WHAT THE TASK REQUIRES: All that is wanted is the exact lines from the first line of the data below through the line with "çalışmalarına destek veriyor.", both ends included, with pictures omitted.

PROVIDED DATA:
****************************************
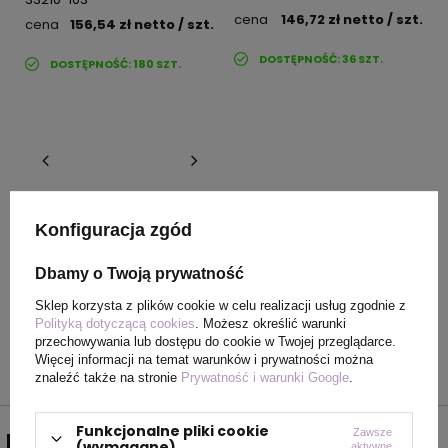
cena
146,72 zł
netto
/ szt.
cena
156,54 zł
netto
/ szt.
DOSTĘPNOŚĆ:
36
SZT.
DOSTĘPNOŚĆ:
180
SZT.
Konfiguracja zgód
INFINITEBOOK SHOWCASE.
Prezentacja partnerstwa
Dbamy o Twoją prywatność
Infinitebook, Mix 70093-100
Sklep korzysta z plików cookie w celu realizacji usług zgodnie z
cena
76,72 zł
netto
/ szt.
Polityką dotyczącą cookies
. Możesz określić warunki
przechowywania lub dostępu do cookie w Twojej przeglądarce.
DOSTĘPNOŚĆ:
36
SZT.
Więcej informacji na temat warunków i prywatności można
znaleźć także na stronie
Prywatność i warunki Google
.
Funkcjonalne pliki cookie
Zawsze
NEWSLETTER
(wymagane)
aktywne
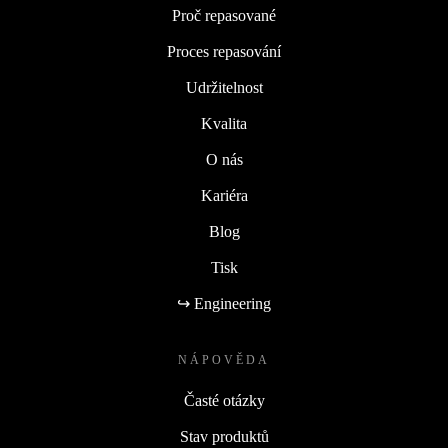
Proč repasované
Proces repasování
Udržitelnost
Kvalita
O nás
Kariéra
Blog
Tisk
↪ Engineering
NÁPOVĚDA
Časté otázky
Stav produktů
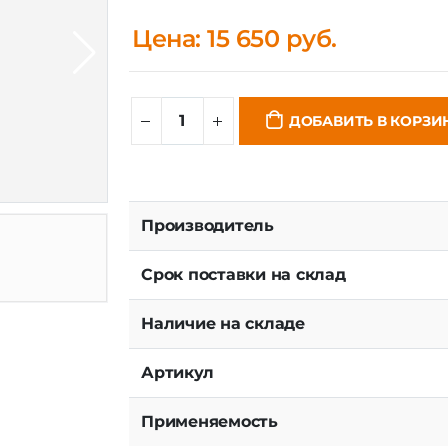
Цена: 15 650 руб.
ДОБАВИТЬ В КОРЗИ
Производитель
Срок поставки на склад
Наличие на складе
Артикул
Применяемость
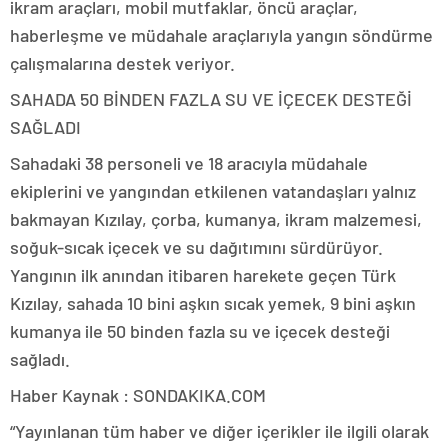
ikram araçları, mobil mutfaklar, öncü araçlar,
haberleşme ve müdahale araçlarıyla yangın söndürme
çalışmalarına destek veriyor.
SAHADA 50 BİNDEN FAZLA SU VE İÇECEK DESTEĞİ
SAĞLADI
Sahadaki 38 personeli ve 18 aracıyla müdahale
ekiplerini ve yangından etkilenen vatandaşları yalnız
bakmayan Kızılay, çorba, kumanya, ikram malzemesi,
soğuk-sıcak içecek ve su dağıtımını sürdürüyor.
Yangının ilk anından itibaren harekete geçen Türk
Kızılay, sahada 10 bini aşkın sıcak yemek, 9 bini aşkın
kumanya ile 50 binden fazla su ve içecek desteği
sağladı.
Haber Kaynak : SONDAKIKA.COM
“Yayınlanan tüm haber ve diğer içerikler ile ilgili olarak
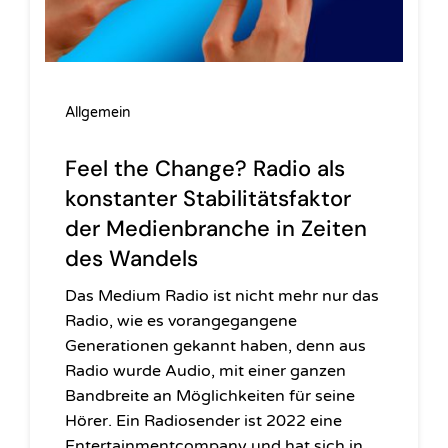
Allgemein
Feel the Change? Radio als
konstanter Stabilitätsfaktor
der Medienbranche in Zeiten
des Wandels
Das Medium Radio ist nicht mehr nur das
Radio, wie es vorangegangene
Generationen gekannt haben, denn aus
Radio wurde Audio, mit einer ganzen
Bandbreite an Möglichkeiten für seine
Hörer. Ein Radiosender ist 2022 eine
Entertainmentcompany und hat sich in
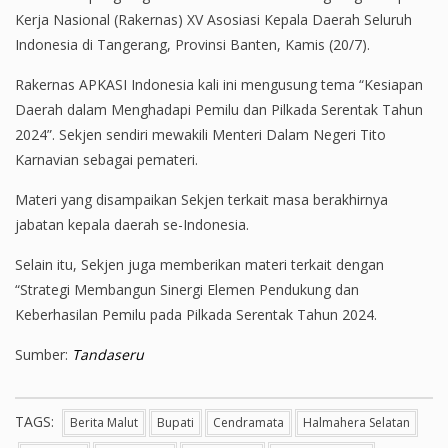
Kerja Nasional (Rakernas) XV Asosiasi Kepala Daerah Seluruh
Indonesia di Tangerang, Provinsi Banten, Kamis (20/7).
Rakernas APKASI Indonesia kali ini mengusung tema “Kesiapan
Daerah dalam Menghadapi Pemilu dan Pilkada Serentak Tahun
2024”. Sekjen sendiri mewakili Menteri Dalam Negeri Tito
Karnavian sebagai pemateri.
Materi yang disampaikan Sekjen terkait masa berakhirnya
jabatan kepala daerah se-Indonesia.
Selain itu, Sekjen juga memberikan materi terkait dengan
“Strategi Membangun Sinergi Elemen Pendukung dan
Keberhasilan Pemilu pada Pilkada Serentak Tahun 2024.
Sumber:
Tandaseru
TAGS:
Berita Malut
Bupati
Cendramata
Halmahera Selatan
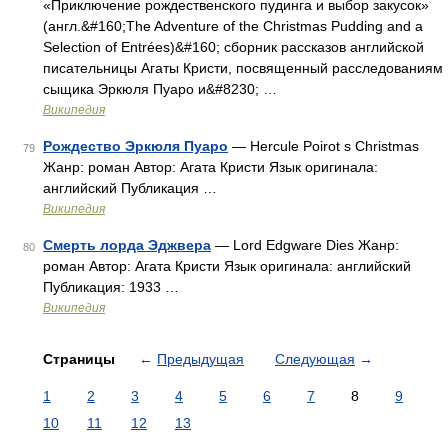
«Приключение рождественского пудинга и выбор закусок»
(англ.&#160;The Adventure of the Christmas Pudding and a
Selection of Entrées)&#160; сборник рассказов английской
писательницы Агаты Кристи, посвященный расследованиям
сыщика Эркюля Пуаро и&#8230; …
Википедия
Рождество Эркюля Пуаро
— Hercule Poirot s Christmas
79
Жанр: роман Автор: Агата Кристи Язык оригинала:
английский Публикация …
Википедия
Смерть лорда Эджвера
— Lord Edgware Dies Жанр:
80
роман Автор: Агата Кристи Язык оригинала: английский
Публикация: 1933 …
Википедия
Страницы
←
Предыдущая
Следующая
→
1
2
3
4
5
6
7
8
9
10
11
12
13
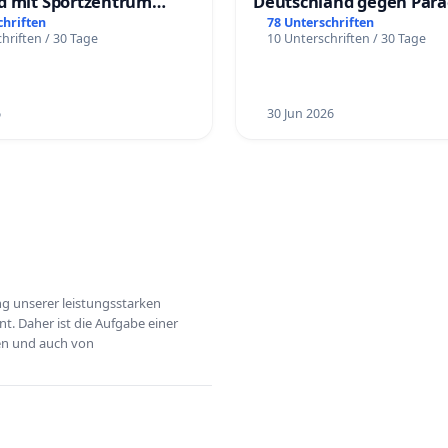
d mit Sportzentrum
Deutschland gegen Par
chriften
78 Unterschriften
hriften / 30 Tage
10 Unterschriften / 30 Tage
6
30 Jun 2026
ung unserer leistungsstarken
t. Daher ist die Aufgabe einer
hen und auch von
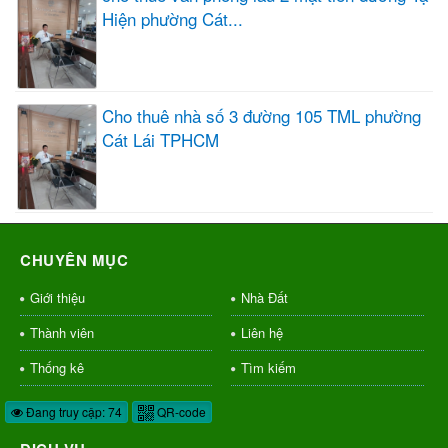
Hiện phường Cát...
Cho thuê nhà số 3 đường 105 TML phường
Cát Lái TPHCM
CHUYÊN MỤC
Giới thiệu
Nhà Đất
Thành viên
Liên hệ
Thống kê
Tìm kiếm
Đang truy cập: 74
QR-code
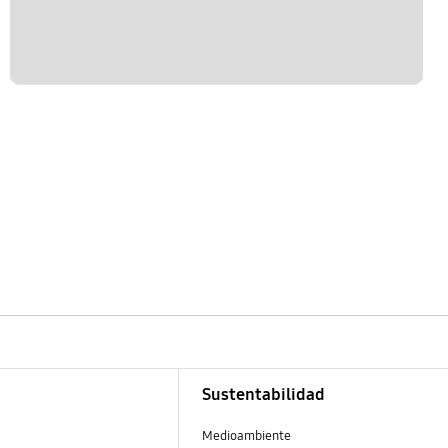
Sustentabilidad
Medioambiente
****************************************
ANSWER TO THIS TASK:
cena
146,72 zł
netto
/ szt.
cena
156,54 zł
netto
/ szt.
DOSTĘPNOŚĆ:
36
SZT.
DOSTĘPNOŚĆ:
180
SZT.
Konfiguracja zgód
INFINITEBOOK SHOWCASE.
Prezentacja partnerstwa
Dbamy o Twoją prywatność
Infinitebook, Mix 70093-100
Sklep korzysta z plików cookie w celu realizacji usług zgodnie z
cena
76,72 zł
netto
/ szt.
Polityką dotyczącą cookies
. Możesz określić warunki
przechowywania lub dostępu do cookie w Twojej przeglądarce.
DOSTĘPNOŚĆ:
36
SZT.
Więcej informacji na temat warunków i prywatności można
znaleźć także na stronie
Prywatność i warunki Google
.
Funkcjonalne pliki cookie
Zawsze
NEWSLETTER
(wymagane)
aktywne
Proč repasované
Proces repasování
Udržitelnost
Kvalita
O nás
Kariéra
Blog
Tisk
↪ Engineering
NÁPOVĚDA
Časté otázky
Stav produktů
Цена: 15 650 руб.
ДОБАВИТЬ В КОРЗИ
Производитель
Срок поставки на склад
Наличие на складе
Артикул
Применяемость
ikram araçları, mobil mutfaklar, öncü araçlar,
haberleşme ve müdahale araçlarıyla yangın söndürme
çalışmalarına destek veriyor.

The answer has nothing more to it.